Believe it or not, at risk is hundreds of millions of dollars in current litigation in California over the issue of whether a California employer must “ensure”(think “force”) its workers to take a 30 minute meal period for each 5 hours worked or whether “making the meal period available” and then leaving it up to the employee to take the meal period is enough.
Since 2000, businesses in the sunny state of California have had to be concerned over their legal obligations in this area, not that there aren’t a multitude of other substantial concerns, such as staying alive in the post-Lehman Brothers economy, not to mention remaining competitive in the global market place.

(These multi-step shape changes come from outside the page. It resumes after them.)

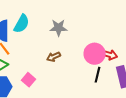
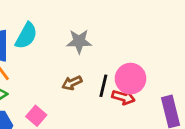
red arrow: (110, 55) -> (123, 97), moved
black line: (98, 75) -> (103, 86), moved

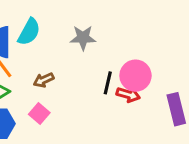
brown arrow: (72, 83) -> (44, 80), moved

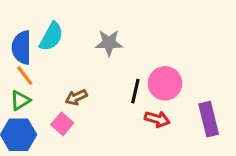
brown arrow: (44, 80) -> (76, 97), moved
red arrow: (128, 95) -> (157, 119), moved

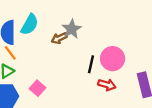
gray star: (109, 43) -> (72, 29), turned -30
brown arrow: (76, 97) -> (59, 38), moved

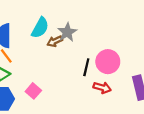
cyan semicircle: (30, 25) -> (40, 28), moved

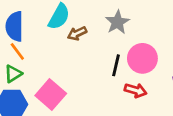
gray star: (67, 32) -> (117, 22), moved
pink square: (33, 91) -> (51, 95), size x1.5

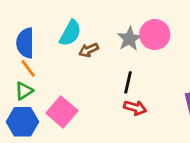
pink circle: (142, 58) -> (155, 35), moved
red arrow: (136, 90) -> (135, 108), moved

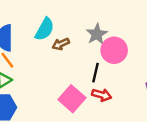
pink circle: (155, 35) -> (114, 50), moved
pink square: (62, 112) -> (72, 99), moved

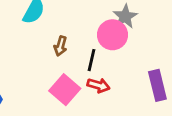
gray star: (97, 34) -> (125, 17), moved
brown arrow: (61, 44) -> (60, 46), moved, turned -49

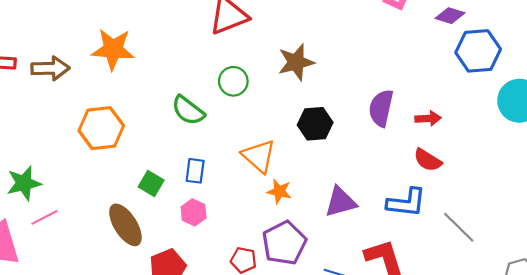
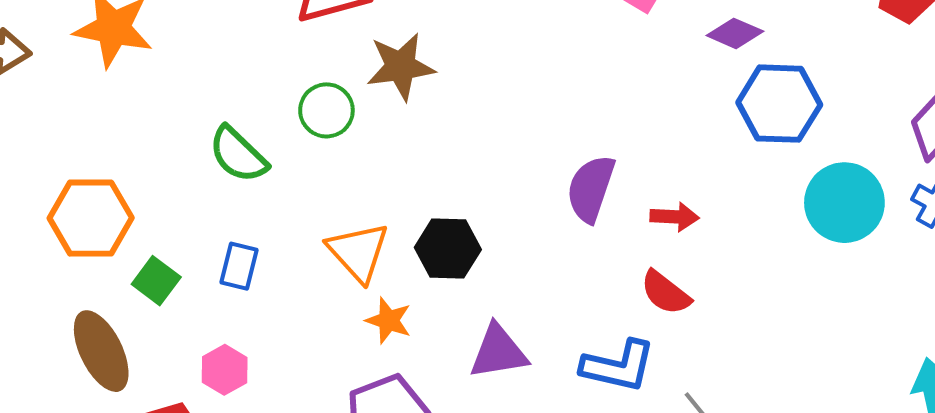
brown star: (296, 62) -> (401, 67), moved
black hexagon: (315, 124) -> (448, 248), moved
orange hexagon: (101, 128) -> (91, 218), moved
pink hexagon: (194, 212) -> (225, 370), moved

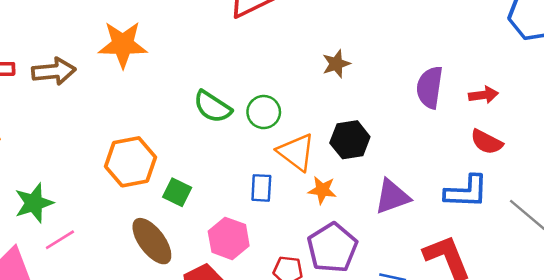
brown star: (401, 67) -> (336, 64), moved, size x0.7
green circle: (326, 110) -> (264, 112), moved
blue rectangle: (239, 266) -> (261, 188), moved
pink hexagon: (225, 370) -> (229, 238), size x1.4

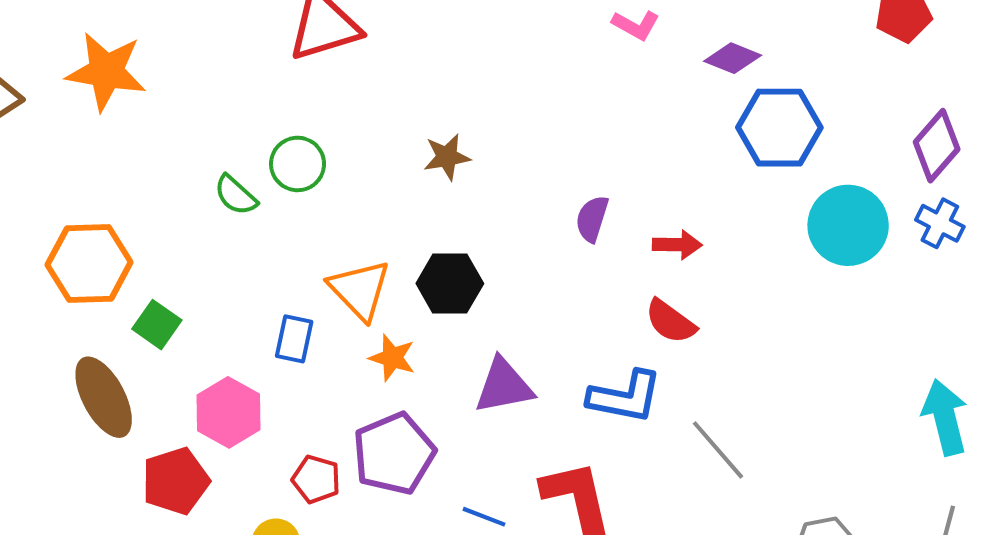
purple semicircle: (430, 87) -> (592, 219), size x0.7
green semicircle: (212, 107) -> (236, 195), size x0.7
green circle: (264, 112) -> (298, 164), moved

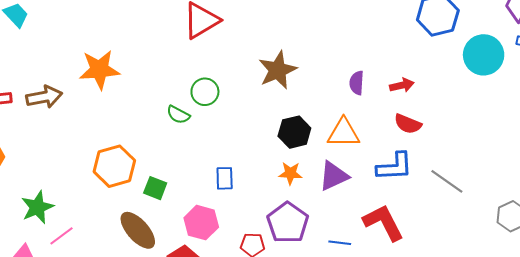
brown star: (447, 157) -> (278, 70), size x1.6
orange triangle: (360, 290) -> (344, 133), moved, turned -32
orange star: (392, 358) -> (290, 173), moved

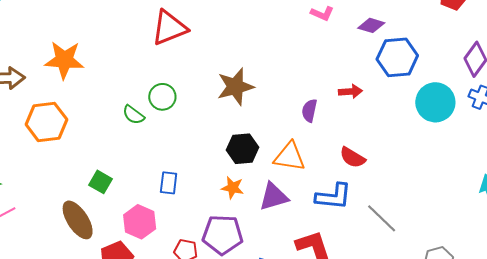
red arrow: (402, 85) -> (350, 91), moved
orange hexagon: (114, 166) -> (46, 122), moved
purple pentagon: (288, 223) -> (223, 235), turned 30

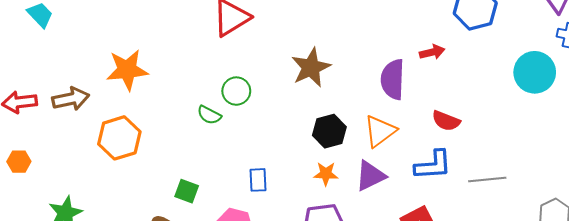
cyan circle: (435, 102) -> (535, 72), moved
purple semicircle: (309, 111) -> (393, 79), size x1.6
orange triangle: (289, 157) -> (380, 131), turned -36
gray line: (382, 218) -> (487, 180), turned -40

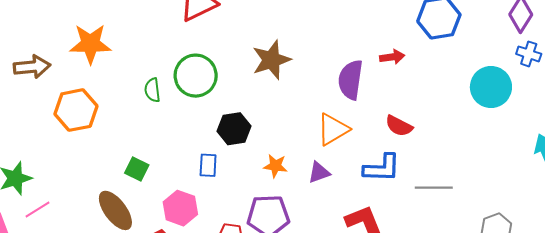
green circle: (236, 91) -> (196, 76), size x1.5
green semicircle: (209, 115) -> (152, 90), moved, turned 50
black hexagon: (329, 131) -> (234, 129), moved
purple triangle: (370, 176) -> (319, 172), size x0.7

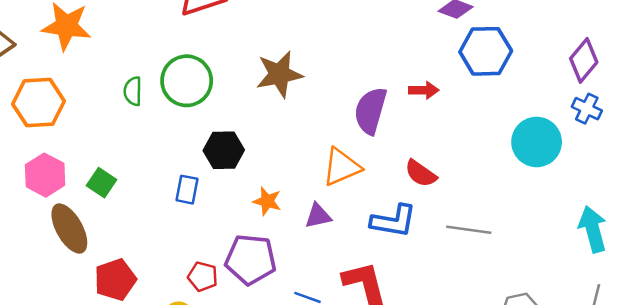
gray line: (434, 188) -> (469, 230), moved
pink hexagon: (180, 208) -> (45, 175), moved

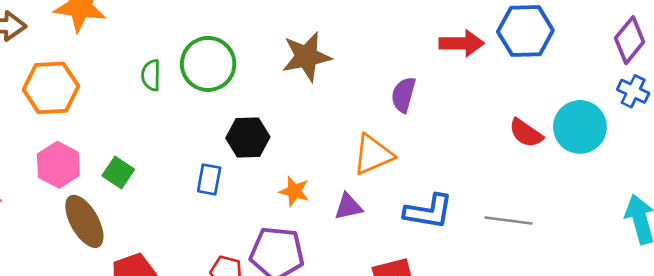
red arrow: (424, 90) -> (462, 43), moved, size x1.4
purple semicircle: (370, 111) -> (403, 95), size x0.7
red semicircle: (421, 173) -> (526, 133), moved

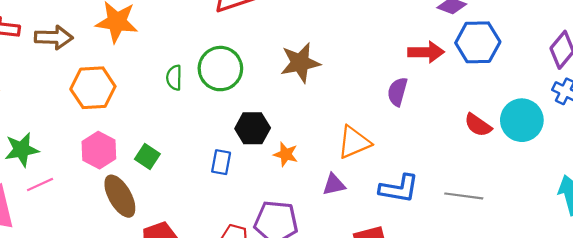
purple semicircle: (403, 95) -> (397, 92), moved
orange star: (294, 191) -> (286, 154), moved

But back to rest and meal periods. The Justices seemed to be concerned with the following issues:
- Whether the “statutory” provisions of the Labor Code “trump” the California Wage Orders (essentially California “regulations”).
- What exactly is a California employer’s “affirmative obligation” when it comes to meal periods – what are employers obligated to do?
- Whether the law should consider “flexibility” in employer obligations/management of meal periods or whether “forcing” employees to take a 30 meal period for every 5 hours worked would be “coercive” and less protective, rather than more protective, of employees.
As is often times baffling to non-lawyers, lawyers for both employees and employers argued for 75 minutes over what California law requires when it comes to 30 minute meal periods to the seven Justices of the California Supreme Court.
In Vision Law®’s view, respectfully, the high Court should rule that adult employees in California workplaces can choose to take a meal period that is made available to them thereby adopting a “flexible” and common sense rule. So long as employers do not force or require employees to work through the 30 minute meal period under California Labor Code section 512 or the appropriate Wage Order, then that should be enough. The impracticality (inflexibility) of every employer having to “police” each and every one of its employees to “ensure” or “force” each employee to take a 30 minute meal period or risk incurring a penalty otherwise is apparent. Such a rule would also treat adult workers as children incapable of making their own decisions and would coerce them to take a 30 minute meal period (and lengthen their workday) when they might prefer not to take the meal period.
In the meantime, all employers and their employment/labor counsel await the California Supreme Court’s decision on what has been an economically devastating workplace issue.